[YOUR ASSIGNMENT] Within the listing below, filter for "vetainių" and copy every matching line.

[SUPPLIED MATERIAL]
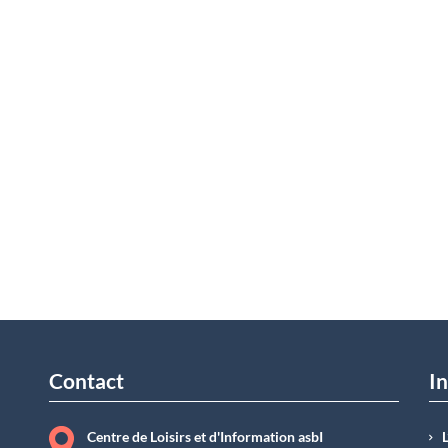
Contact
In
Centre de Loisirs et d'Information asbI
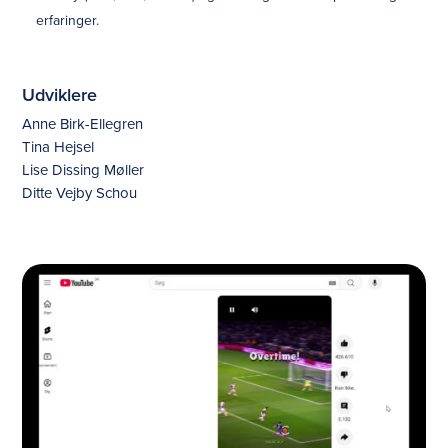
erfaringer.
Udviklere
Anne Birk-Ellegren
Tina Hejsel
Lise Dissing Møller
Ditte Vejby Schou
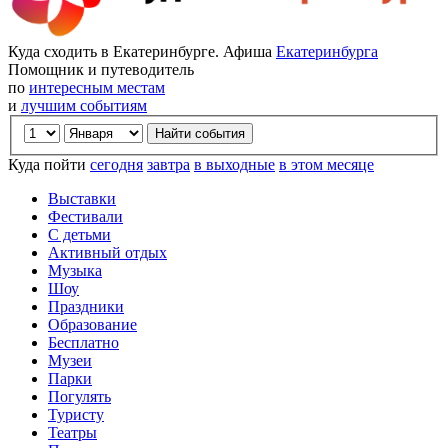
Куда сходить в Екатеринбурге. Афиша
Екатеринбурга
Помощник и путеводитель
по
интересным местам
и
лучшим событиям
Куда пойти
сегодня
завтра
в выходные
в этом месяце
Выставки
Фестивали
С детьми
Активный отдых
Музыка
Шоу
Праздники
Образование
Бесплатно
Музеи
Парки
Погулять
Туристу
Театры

---

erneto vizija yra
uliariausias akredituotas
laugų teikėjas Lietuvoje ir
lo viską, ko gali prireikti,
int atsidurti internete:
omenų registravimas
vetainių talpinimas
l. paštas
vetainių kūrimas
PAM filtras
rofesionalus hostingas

...

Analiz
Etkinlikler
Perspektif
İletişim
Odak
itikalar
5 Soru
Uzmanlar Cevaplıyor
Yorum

[WORKED SOLUTION]
vetainių talpinimas
vetainių kūrimas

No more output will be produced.